Она начала меняться, медленно и при этом неровно; то она казалась юной девушкой, нелепо одетой, но очень хорошенькой, улыбчивой, жемчужной; то превращалась в старуху семидесяти лет – нежную дряблую личинку, пристойно украшенную жеваными кружевцами. Перемены эти были лихорадочны и слишком скоры; казалось, в одном узеньком теле живут, сменяя друг друга, бабушка и внучка. По всему выходило, что в семье Елизаветы Николаевны, когда она была подростком, произошла катастрофа, повлекшая тотальный запрет на жизнь.

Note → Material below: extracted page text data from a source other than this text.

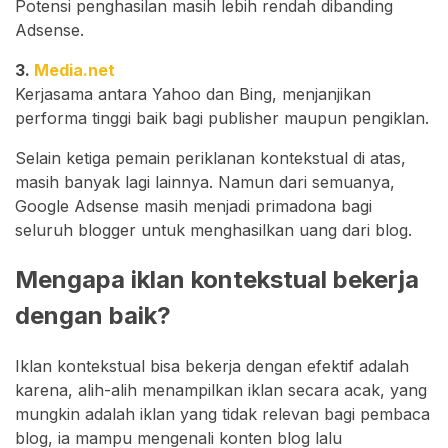
Potensi penghasilan masih lebih rendah dibanding
Adsense.
3.
Media.net
Kerjasama antara Yahoo dan Bing, menjanjikan
performa tinggi baik bagi publisher maupun pengiklan.
Selain ketiga pemain periklanan kontekstual di atas,
masih banyak lagi lainnya. Namun dari semuanya,
Google Adsense masih menjadi primadona bagi
seluruh blogger untuk menghasilkan uang dari blog.
Mengapa iklan kontekstual bekerja
dengan baik?
Iklan kontekstual bisa bekerja dengan efektif adalah
karena, alih-alih menampilkan iklan secara acak, yang
mungkin adalah iklan yang tidak relevan bagi pembaca
blog, ia mampu mengenali konten blog lalu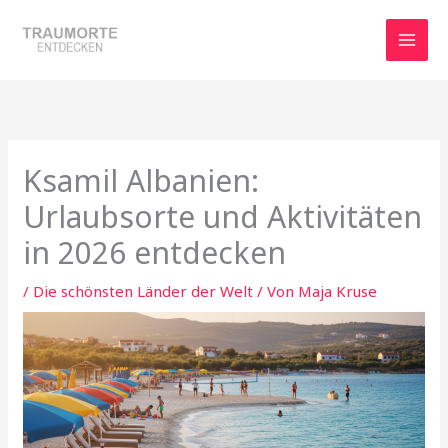
Zum
Inhalt
springen
Ksamil Albanien:
Urlaubsorte und Aktivitäten
in 2026 entdecken
/
Die schönsten Länder der Welt
/ Von
Maja Kruse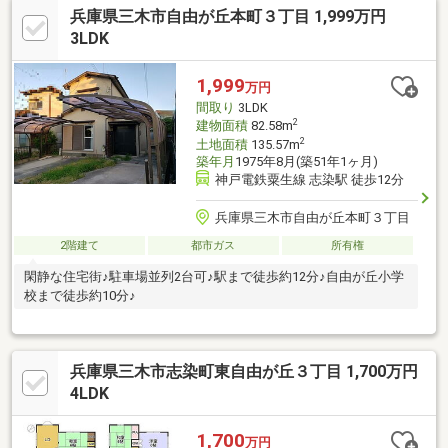
兵庫県三木市自由が丘本町３丁目 1,999万円
3LDK
1,999
万円
間取り
3LDK
2
建物面積
82.58m
2
土地面積
135.57m
築年月
1975年8月(築51年1ヶ月)
神戸電鉄粟生線 志染駅 徒歩12分
兵庫県三木市自由が丘本町３丁目
2階建て
都市ガス
所有権
閑静な住宅街♪駐車場並列2台可♪駅まで徒歩約12分♪自由が丘小学
校まで徒歩約10分♪
兵庫県三木市志染町東自由が丘３丁目 1,700万円
4LDK
1,700
万円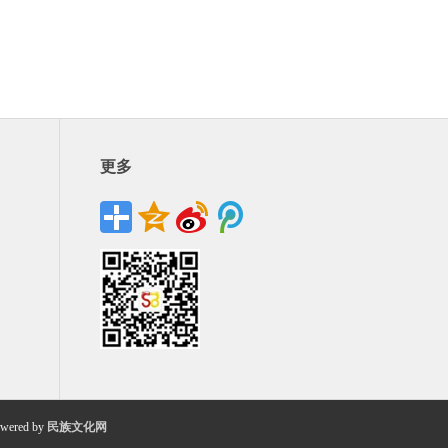
更多
wered by
民族文化网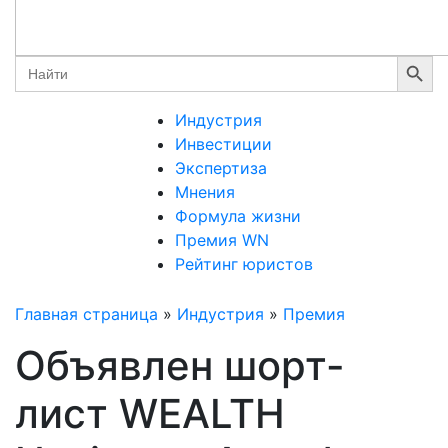
Search Button
Search
for:
Индустрия
Инвестиции
Экспертиза
Мнения
Формула жизни
Премия WN
Рейтинг юристов
Главная страница
»
Индустрия
»
Премия
Объявлен шорт-
лист WEALTH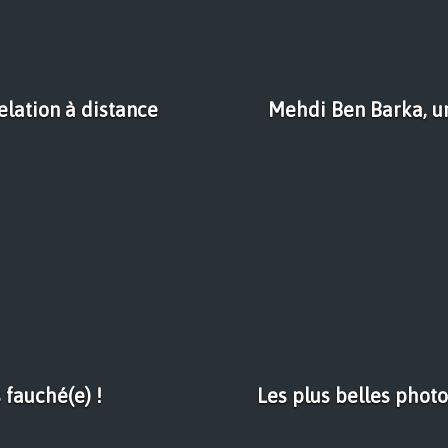
elation à distance
Mehdi Ben Barka, un
 fauché(e) !
Les plus belles photo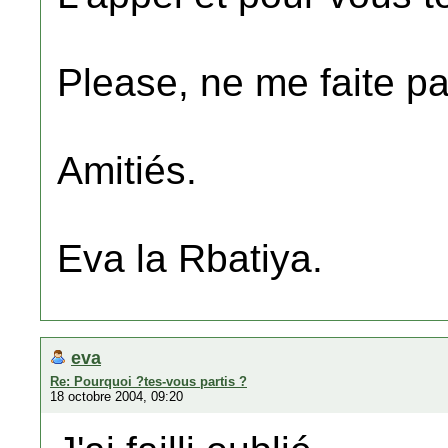
Please, ne me faite pa
Amitiés.
Eva la Rbatiya.
eva
Re: Pourquoi ?tes-vous partis ?
18 octobre 2004, 09:20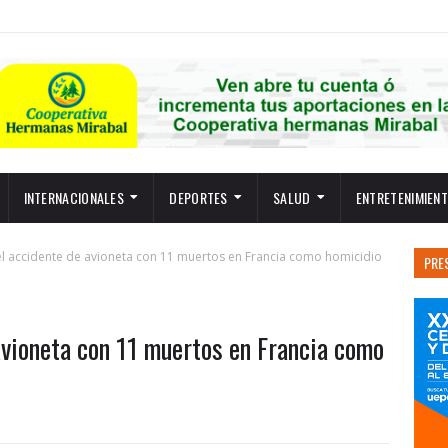
INTERNACIONALES
DEPORTES
SALUD
ENTRETENIMIEN
el accidente de avioneta con 11 muertos en Francia como homicidio
PRE
avioneta con 11 muertos en Francia como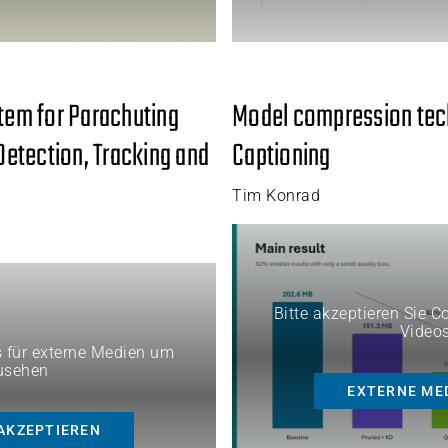
em for Parachuting
Model compression tec
etection, Tracking and
Captioning
Tim Konrad
Bitte akzeptieren Sie 
Video
s für externe Medien um
usehen
EXTERNE ME
AKZEPTIEREN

Юное существо, лишенное права на ошибку, смотрящее прямо перед собой до странности тусклыми глазами, – такими становятся прилежные девочки, если их слишком рано перестают любить и опекать. Этот тусклый взгляд поразил Эртеля на снимке седьмого класса, где будущая маленькая вдова, самая маленькая из всех недооформленных девчонок, сидела в первом ряду, с руками на коленях, знакомо связанными в узелок.

Руки Елизаветы Николаевны, словно обклеенные папиросной бумагой, были испорченными и неловкими руками падчерицы – хотя внятных свидетельств присутствия мачехи в семье Эртель не уловил. Видимо, катастрофа не закалила, но оглушила послушную школьницу. Оглушенной она досталась пожилому мужу, чьи дополнительные подбородки и боязливую манеру брать карабин за ствол, будто кочергу, Эртель вспоминал теперь с каким-то едким отчаянием.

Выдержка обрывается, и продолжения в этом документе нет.